An alternative method of addressing the multi-path tracing problem is to enable filtered packet capture on each switch, programming the filters to capture the packets of interest. However, this method can be slow and complex since every switch needs to be configured for each test and the switch configurations need to be cleared after the test has been completed.
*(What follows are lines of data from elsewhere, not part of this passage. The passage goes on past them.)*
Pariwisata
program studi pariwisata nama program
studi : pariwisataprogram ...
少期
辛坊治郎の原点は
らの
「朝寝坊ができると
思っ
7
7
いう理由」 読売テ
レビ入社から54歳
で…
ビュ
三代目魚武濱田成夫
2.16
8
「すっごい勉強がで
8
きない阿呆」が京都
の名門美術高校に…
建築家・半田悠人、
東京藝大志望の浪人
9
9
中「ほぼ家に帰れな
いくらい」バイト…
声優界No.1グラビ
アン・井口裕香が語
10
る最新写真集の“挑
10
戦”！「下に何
This article explores how the hping3 tool can be used with sFlow to trace packet paths across the fabric and detect where they are being lost. The following Python script, trace.py, uses sFlow-RT's REST API to program a flow to watch for a specific flow and print the links that it traverses:
#!/usr/bin/env python
import argparse
import requests
import json
import signal
from random import randint

def sig_handler(signal,frame):
  requests.delete(rt+'/flow/'+name+'/json')
  exit(0)
signal.signal(signal.SIGINT, sig_handler)

parser = argparse.ArgumentParser()
parser.add_argument('filter', help='sFlow-RT flow filter, e.g. "ipsource=10.0.0.1"')
args = parser.parse_args()

rt = 'http://localhost:8008'
name = 'trace' + str(randint(0,10000))

flow = {'keys':'link:inputifindex','value':'frames',
        'filter':args.filter,'log':True,'flowStart':True}
requests.put(rt+'/flow/'+name+'/json',data=json.dumps(flow))
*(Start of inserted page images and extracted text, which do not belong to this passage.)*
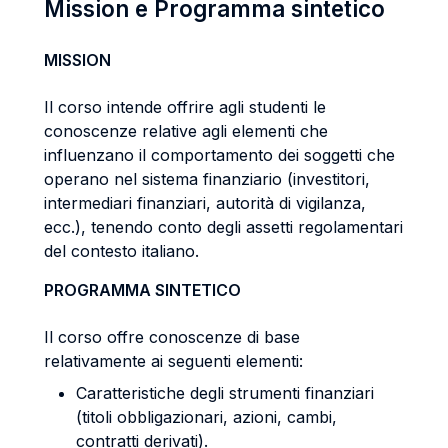
Mission e Programma sintetico
MISSION
Il corso intende offrire agli studenti le
conoscenze relative agli elementi che
influenzano il comportamento dei soggetti che
operano nel sistema finanziario (investitori,
intermediari finanziari, autorità di vigilanza,
ecc.), tenendo conto degli assetti regolamentari
del contesto italiano.
PROGRAMMA SINTETICO
Il corso offre conoscenze di base
relativamente ai seguenti elementi:
Caratteristiche degli strumenti finanziari
(titoli obbligazionari, azioni, cambi,
contratti derivati).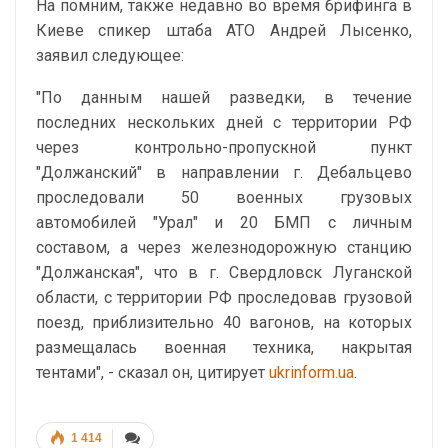
На помним, также недавно во время брифинга в
Киеве спикер штаба АТО Андрей Лысенко,
заявил следующее:
"По данным нашей разведки, в течение
последних нескольких дней с территории РФ
через контрольно-пропускной пункт
"Должанский" в направлении г. Дебальцево
проследовали 50 военных грузовых
автомобилей "Урал" и 20 БМП с личным
составом, а через железнодорожную станцию
"Должанская", что в г. Свердловск Луганской
области, с территории РФ проследовав грузовой
поезд, приблизительно 40 вагонов, на которых
размещалась военная техника, накрытая
тентами", - сказал он, цитирует
ukrinform.ua
.
1 414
flowurl = rt+'/flows/json?maxFlows=100&timeout=60&name='+name
flowID = -1
while 1 == 1:
  r = requests.get(flowurl+'&flowID='+str(flowID))
  if r.status_code != 200: break
  flows = r.json()
  if len(flows) == 0: continue

  flowID = flows[0]["flowID"]
  flows.reverse()
  for f in flows:
    print f['flowKeys']
Note: See RESTflow for a description of the sFlow-RT REST API.
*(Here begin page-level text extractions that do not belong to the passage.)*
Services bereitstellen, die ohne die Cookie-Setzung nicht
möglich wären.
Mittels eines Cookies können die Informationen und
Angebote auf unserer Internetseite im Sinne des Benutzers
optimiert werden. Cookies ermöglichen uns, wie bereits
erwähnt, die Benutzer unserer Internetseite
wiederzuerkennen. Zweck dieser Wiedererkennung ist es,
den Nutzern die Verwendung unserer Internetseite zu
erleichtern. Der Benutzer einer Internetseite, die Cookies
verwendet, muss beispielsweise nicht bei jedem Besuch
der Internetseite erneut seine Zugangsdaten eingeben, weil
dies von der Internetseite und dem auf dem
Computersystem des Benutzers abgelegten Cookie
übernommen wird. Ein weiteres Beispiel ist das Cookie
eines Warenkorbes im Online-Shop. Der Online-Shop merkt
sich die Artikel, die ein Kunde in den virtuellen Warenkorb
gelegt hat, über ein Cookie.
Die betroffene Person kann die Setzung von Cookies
First run the following Python script, supplying a filter to select the packets of interest:
./trace.py 'ipsource=172.16.134.1&udpsourceport=1111&ipdestination=172.16.135.1&udpdestinationport=53'
Note: Identifying characteristics of failed connections may be inferable from application error logs. Otherwise, running packet capture on the affected host (tcpdump/wireshark) can identify the network attributes of interest.

Next, log into the host that is having connectivity problems and generate traffic matching the flow:
sudo hping3 -c 100000 -i u100 --udp -k -s 1111 -p 53 172.16.135.1
Note: The above command sends 100,000 packets at a rate of 1 packet every 100 microseconds (i.e. at a rate of 10,000 packets per second).  Select a packet rate that will not disturb production traffic on the network and make sure to send enough packets so that at least one packet will be sampled on each link. For example, for 10G links the packet sampling rate should be around 1-in-10,000 so generating 100,000 packets means that there is a 99.995% chance that a link carrying the flow will generate at least 1 sample (the probability is easily calculated using the Binomal distribution, see Wolfram Alpha).

The trace.py script will start printing links traversed by the flow immediately they are detected (typically in less than a second after starting the test):
./trace.py 'ipsource=172.16.134.1&udpsourceport=1111&ipdestination=172.16.135.1&udpdestinationport=53'
leaf1-spine2
leaf2-spine2
The above example traced the single path traversed by a specific connection. To explore all paths, drop the source port and hping3 will cycle through source ports and the traffic should be visible on all the equal cost paths (provided that a layer 4 hash function has been selected by the switches).

Drop the source port from the trace.py filter:
./trace.py 'ipsource=172.16.134.1&ipdestination=172.16.135.1&udpdestinationport=53'
Drop the -k and -s options from the hping3 command:
sudo hping3  -c 100000 -i u100 --udp -p 53 172.16.138.1
The open source trace-flow application is a graphical version of the trace.py script written using sFlow-RT's JavaScript API (see Writing Applications). The screen capture above displayed the path for the test traffic within a second of the start of test.

Continuous network-wide monitoring of leaf and spine networks using sFlow leverages the capabilities of commodity switch hardware and provides centralized visibility that simplifies network operation and trouble shooting.